The phrase you want in that case would be “सब कैसा चल रहा है?” (Sab kaiSaa caL rahaa hai?).

कई दिनों बाद मिलना हुआ (kaii DiNon baaD miLaNaa huaa)

Another casual greeting that will make you blend in with the locals is “कई दिनों बाद मिलना हुआ।” (kaii DiNon baaD miLaNaa huaa).

It is a bit of a mouthful, granted!

“कई दिनों बाद मिलना हुआ।” (kaii DiNon baaD miLaNaa huaa) means “It’s been a long time.” It is used as casually as “long time, no see”!

अरे वाह, सतीश ! कई दिनों बाद मिलना हुआ !

(arey vaah, saTiis! kaii DiNon baaD miLaNaa huaa!)

“Oh wow, Satish! Long time!”

और बताइये (aur baTaaiye)

Now for some real slang! “और बताइये” (aur baTaaiye) is the slang way to say “hello” in Hindi and roughly equates to “So, what’s up?” in English.
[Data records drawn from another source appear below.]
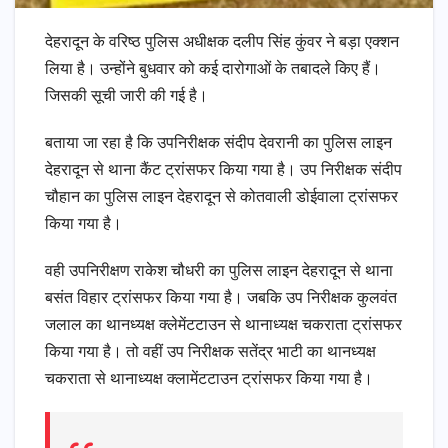
देहरादून के वरिष्ठ पुलिस अधीक्षक दलीप सिंह कुंवर ने बड़ा एक्शन
लिया है। उन्होंने बुधवार को कई दारोगाओं के तबादले किए हैं।
जिसकी सूची जारी की गई है।
बताया जा रहा है कि उपनिरीक्षक संदीप देवरानी का पुलिस लाइन
देहरादून से थाना कैंट ट्रांसफर किया गया है। उप निरीक्षक संदीप
चौहान का पुलिस लाइन देहरादून से कोतवाली डोईवाला ट्रांसफर
किया गया है।
वही उपनिरीक्षण राकेश चौधरी का पुलिस लाइन देहरादून से थाना
बसंत विहार ट्रांसफर किया गया है। जबकि उप निरीक्षक कुलवंत
जलाल का थानध्यक्ष क्लेमेंटटाउन से थानाध्यक्ष चकराता ट्रांसफर
किया गया है। तो वहीं उप निरीक्षक सतेंद्र भाटी का थानध्यक्ष
चकराता से थानाध्यक्ष क्लामेंटटाउन ट्रांसफर किया गया है।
Some younger demographics put a modern twist on it further, saying “और बताओ!” (aur baTaao) instead.

 कहाँ हो आज कल? (kahaan ho aaj kaL?)

One final Hindi phrase to learn, perfect for those you bump into or haven’t seen in a while is “कहाँ हो आज कल?” (kahaan ho aaj kaL?). 

The English translation could be considered “Where are you these days?”. You could use it in the same way as “where have you been?” if you haven’t caught up with the person recently.

Greeting Friends Colloquially

Before we finish the article we wanted to leave you with some examples of useful words and phrases that are relationship specific.

यार (yaar)

“यार” (yaar) is a casual affectionate word for friend akin to “buddy.” It is genderless and very informal, don’t use it to address your elders or any authority figure.

Example:

चल यार, कुछ खाते हैं।

(caL yaar, kuch khaaTe hain.)

“Come on buddy, let’s eat something.”

दोस्त (DoST)

Similarly, you might want to use the word “दोस्त” (DoST) which is like “mate.”

और दोस्त , कैसे हो ?

(aur DoST, kaiSe ho?)

“Hey mate, how are you?”

Pet Names

If you are greeting someone you are in a relationship with then you might want something more flirtatious.

Unlike western countries, Indian people do not flirt outside of a proper relationship, they are more reserved, and certain behavior is expected culturally.

The following phrases are for someone special, not for use with someone you have just met!

“ओ मेरे हीरो!” (o mere hero) is a phrase Hindi-speaking women might use when they address a handsome man.

As you can hear from the pronunciation, this one means “oh, my hero” but as there is no word for handsome in Hindi, it substitutes for “hello handsome”.

But what about when you’re dating someone? There are pet names for your loved one in every language, and Hindi is no exception.

For guys looking to woo a woman you might want to say “शोना” (soNaa) or “मेरी प्यारी” (merii pyaarii) to say “Hello, my sweet”or you could हसीना (haSiiNaa) to say “Hello, beautiful girl”.

Whichever you choose, keep it discreet. Indian culture is conservative publicly. These innocent pet names are vulgar to use publicly.

Hello in Hindi – Final Thoughts

So, now you know exactly how to say “hello” in Hindi however formal a situation you find yourself in.

We are confident with the phrases we have explored you will have come away with a few new ways to confidently greet a Hindi Speaker.

Being a multilingual land with diverse religious practices, you have plenty of alternatives to choose from. 

Regardless of which you choose, we hope that today you have come away with a good idea of when and where to use each example.